Activity → Nothing but the lines holding the string "Meta" should appear in the answer. Copy them from the entries.

Records to use →
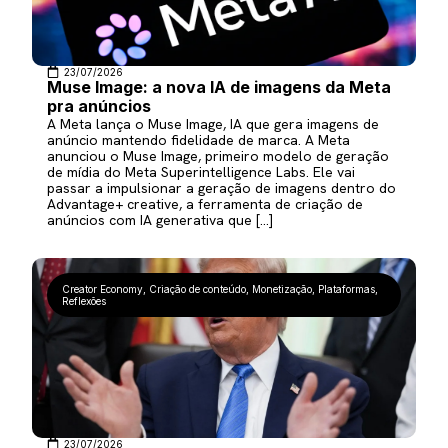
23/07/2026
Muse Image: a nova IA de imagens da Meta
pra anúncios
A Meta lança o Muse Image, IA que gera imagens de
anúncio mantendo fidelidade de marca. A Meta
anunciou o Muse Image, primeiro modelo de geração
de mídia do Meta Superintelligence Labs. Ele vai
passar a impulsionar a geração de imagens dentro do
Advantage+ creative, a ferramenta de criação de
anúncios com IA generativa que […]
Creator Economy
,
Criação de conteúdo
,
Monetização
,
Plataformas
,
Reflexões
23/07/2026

...

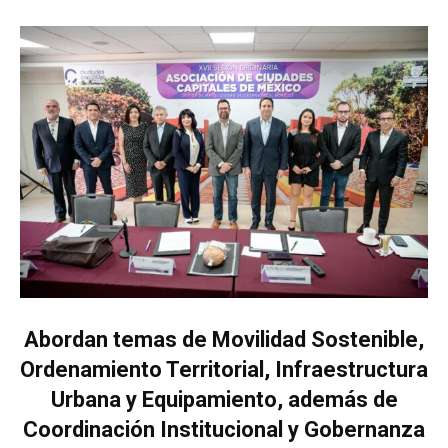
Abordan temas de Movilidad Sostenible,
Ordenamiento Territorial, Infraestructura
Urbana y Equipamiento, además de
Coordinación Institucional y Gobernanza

Answer for this exercise →
Muse Image: a nova IA de imagens da Meta
A Meta lança o Muse Image, IA que gera imagens de
anúncio mantendo fidelidade de marca. A Meta
de mídia do Meta Superintelligence Labs. Ele vai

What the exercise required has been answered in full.